‘Chef’s Table: Pastry’ Is The Sweetest Entry Into Netflix’s Foodie Doc Saga

Chef’s Table: Pastry serves up viewers a sumptuous look at the sweetest part of any feast: the dessert. This latest volume of Chef’s Table takes us away from the upscale world of Michelin star-rated restaurants and to the geniuses revolutionizing the way we eat dessert. The four-episode season introduces us to Christina Tosi (of New York City’s Milk Bar), Corrado Assenza (of Sicily’s Caffé Ficilia), Jordi Roca (of Girona’s El Celler de Can Roca), and Will Goldfarb (who makes his treats in Indonesia’s Room4Dessert).

Chef’s Table famously protests that it’s not “food porn,” but this latest season once more disproves that notion. The best part of any episode of Chef’s Table: Pastry isn’t the heartfelt confessionals to camera, but the super sensual close ups of candy-coated desserts. It’s sensory overload and you’re bound to be seduced by the sweetness paraded upon the screen. If you can get through an episode without wandering to the kitchen for a cookie or feverishly googling your latest patisserie, then you may not actually be human.

At first glance, the only real thing that distinguishes this latest volume of Netflix’s foodie doc hit is that we’re focusing on desserts and sweets. But there are seismic differences lurking quietly under the surface. One thematic difference in Top Chef: Pastry seems to be this season’s greater emphasis on the importance of tradition. We see the subjects discuss the importance of keeping them, breaking them, and carrying them on for future generations.

Photo: Netflix

There is also, naturally, a greater emphasis on family. In the first three episodes at least, each chef seems massively influenced by the presence of their family. It’s not an emotional influence as you see with other chefs, but a real creative one. Tosi thought of baking as something the women in her family did, Assenza inherited the family café, and Roca is famously the third brother in an illustrious family of chefs who run one of the world’s most lauded restaurants. Goldfarb’s episode is less about this and more about what molded him into a iconoclastic pastry chef. In many ways, the show suggests that he may be the unwitting father of the creative movement that Tosi and Roca are now at the vanguard of.

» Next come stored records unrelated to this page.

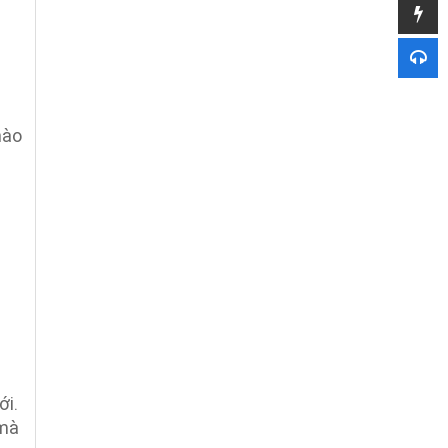
nào
ới.
 mà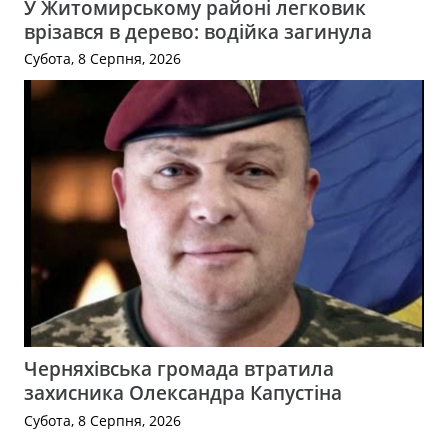
У Житомирському районі легковик
врізався в дерево: водійка загинула
Субота, 8 Серпня, 2026
Черняхівська громада втратила
захисника Олександра Капустіна
Субота, 8 Серпня, 2026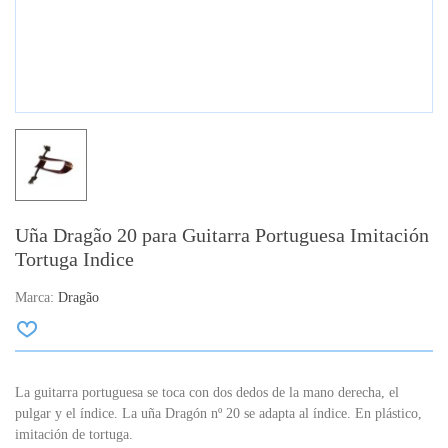
Uña Dragão 20 para Guitarra Portuguesa Imitación
Tortuga Indice
Marca:
Dragão
La
guitarra portuguesa
se toca
con
dos
dedos de
la
mano derecha
,
el
pulgar y el índice
.
La uña Dragón nº 20 se adapta al índice.
En plástico,
imitación de tortuga.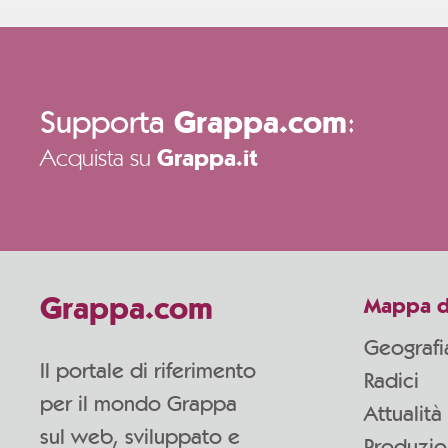
Supporta
:
Grappa.com
Acquista su
Grappa.it
Grappa.com
Mappa d
Geografi
Il portale di riferimento
Radici
per il mondo Grappa
Attualità
sul web, sviluppato e
Produzi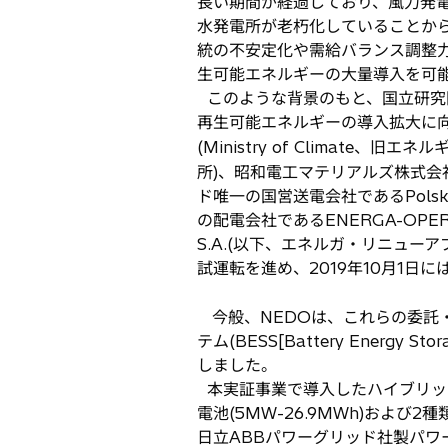
長い期間が経過しており、風力発
水発電所が老朽化していることか
統の不安定化や需給バランス調整
生可能エネルギーの大量導入を可
このような背景のもと、国立研究開
再生可能エネルギーの導入拡大に
(Ministry of Climate、旧エ
所)、昭和電工マテリアルズ株式会
ド唯一の国営送電会社であるPolskie 
の配電会社であるENERGA-OPE
S.A.(以下、エネルガ・リニュ
試運転を進め、2019年10月1日には系統
今般、NEDOは、これらの委託
テム(BESS[Battery Ener
しました。
本実証事業で導入したハイブリッドB
電池(5MW-26.9MWh)および2種類
日立ABBパワーグリッド社製パワーコンデ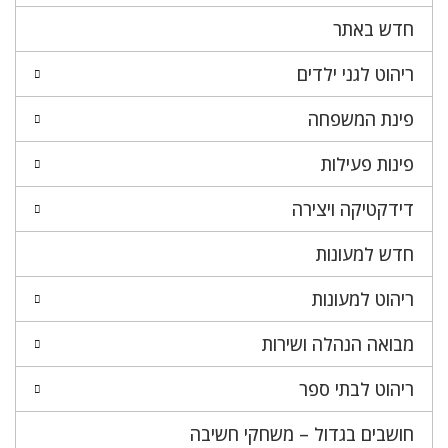
חדש באתר
ריהוט לגני ילדים
פינת המשפחה
פינות פעילות
דידקטיקה ויצירה
חדש למעונות
ריהוט למעונות
מבואה הנהלה ושירות
ריהוט לבתי ספר
חושבים בגדול – משחקי חשיבה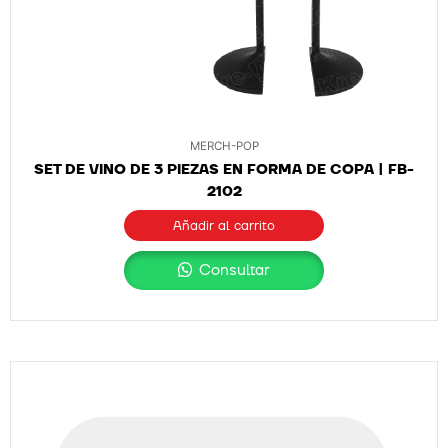
MERCH-POP
SET DE VINO DE 3 PIEZAS EN FORMA DE COPA | FB-
2102
Añadir al carrito
Consultar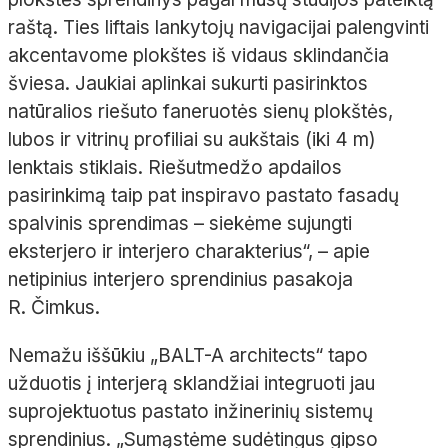
raštą. Ties liftais lankytojų navigacijai palengvinti
akcentavome plokštes iš vidaus sklindančia
šviesa. Jaukiai aplinkai sukurti pasirinktos
natūralios riešuto
faneruotės
sienų plokštės,
lubos ir vitrinų profiliai su aukštais (iki 4
m)
lenktais stiklais.
Riešutmedžo
apdailos
pasirinkimą taip pat inspiravo pastato fasadų
spalvinis sprendimas
– siekėme sujungti
eksterjero ir interjero charakterius“,
– apie
netipinius interjero sprendinius pasakoja
R.
Čimkus
.
Nemažu iššūkiu „BALT-A
architects
“ tapo
užduotis į interjerą sklandžiai integruoti jau
suprojektuotus pastato inžinerinių sistemų
sprendinius. „Sumąstėme sudėtingus gipso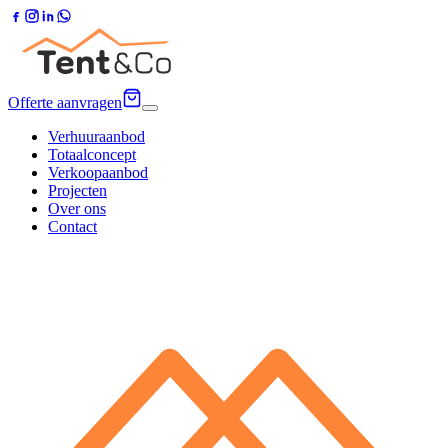
Offerte aanvragen
Verhuuraanbod
Totaalconcept
Verkoopaanbod
Projecten
Over ons
Contact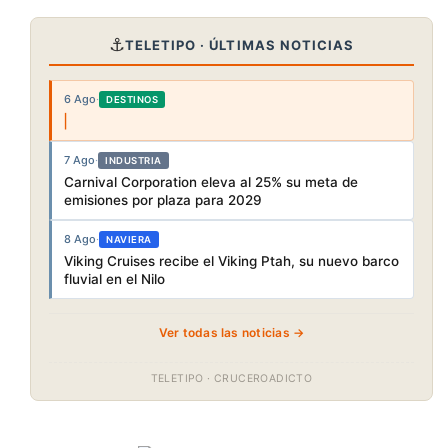
⚓
TELETIPO · ÚLTIMAS NOTICIAS
6 Ago
·
DESTINOS
7 Ago
·
INDUSTRIA
Carnival Corporation eleva al 25% su meta de
emisiones por plaza para 2029
8 Ago
·
NAVIERA
Viking Cruises recibe el Viking Ptah, su nuevo barco
fluvial en el Nilo
Ver todas las noticias →
TELETIPO · CRUCEROADICTO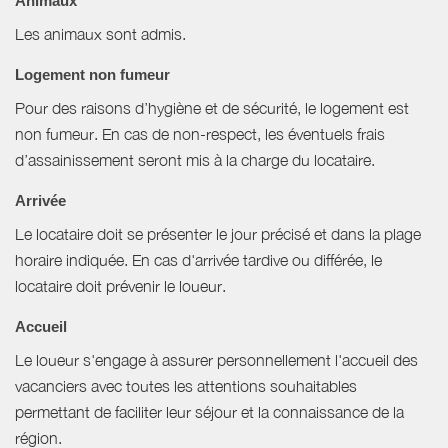
Animaux
Les animaux sont admis.
Logement non fumeur
Pour des raisons d’hygiène et de sécurité, le logement est
non fumeur. En cas de non-respect, les éventuels frais
d’assainissement seront mis à la charge du locataire.
Arrivée
Le locataire doit se présenter le jour précisé et dans la plage
horaire indiquée. En cas d'arrivée tardive ou différée, le
locataire doit prévenir le loueur.
Accueil
Le loueur s'engage à assurer personnellement l'accueil des
vacanciers avec toutes les attentions souhaitables
permettant de faciliter leur séjour et la connaissance de la
région.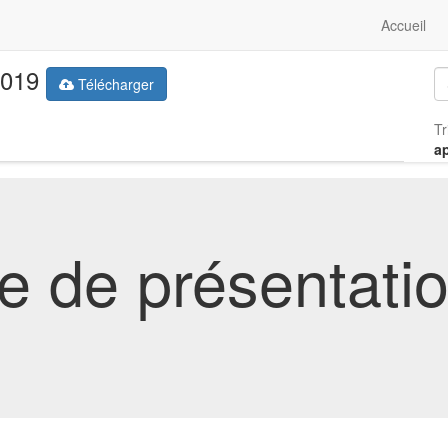
Accueil
2019
Télécharger
Tr
a
e de présentatio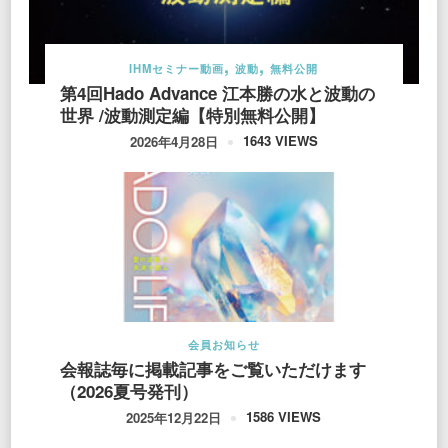
IHMセミナー動画
波動
無料公開
第4回Hado Advance 江本勝の水と波動の
世界 /波動測定編【特別無料公開】
1643 VIEWS
2026年4月28日
会員お知らせ
会報誌毎に掲載記事をご覧いただけます
（2026夏号発刊）
1586 VIEWS
2025年12月22日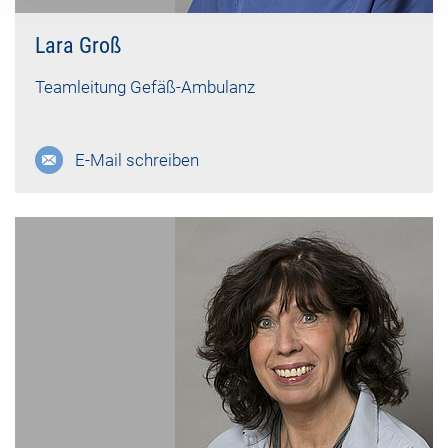
Lara Groß
Teamleitung Gefäß-Ambulanz
E-Mail schreiben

The romance of the restaurant chef is that he or she is the general of the kitchen. Previous chefs we’ve met are treated as auteurs. These pastry chefs are creative geniuses, too, but so much of their art is informed by community and bringing delight to the people around them. Instead of following these chefs as they strut solo through their day, we see far more scenes of collaboration. The suggestion seems to be that pastry is less about perfection than it is about pleasure. And the greatest joy comes from friendship and family.

As a show, Chef’s Table is as delicious as ever, but I would be remiss if I didn’t also note that the format is also getting a wee bit stale. In particular, the energy and excitement of Christina Tosi’s baking is almost giving short shrift by the trademark upscale Chef’s Table treatment. It’s not that her glorious stacked cakes and inventive delights don’t deserve the same level of respect as Massimo Bottura’s inventive tortellini or Grant Achatz’s modernist cuisine. It’s that presenting them accompanied by the same old austere classical music arrangements we’ve heard before kind of sucks the fun out of what cereal milk ice cream is. A few stand out episodes from last season – the Ivan Orkin and Jeong Kwan ones in particular — suggested that producers Brian McGinn and David Gelb might be considering remixing their tried and true format. Sadly, Chef’s Table: Pastry seems like a missed opportunity to do this.

Photo: Netflix

Nevertheless, Chef’s Table continues to deliver the most deliriously delicious footage for rabid foodie doc fans. Chef’s Table‘s production values, most notably its cinematography and editing, continue to blow other food shows away. At the end of the day, if you’re looking for a sweet and sumptuous food docu-series to carry you away from the stress of the day-to-day, you can do no better than Chef’s Table: Pastry. It’s blissful and beautiful, just like the best dessert you ever scarfed down.

[One note: Even though Netflix has been promoting Chef’s Table: Pastry as a spin-off series akin to Chef’s Table: France, it is actually filed as the original show’s fourth volume.]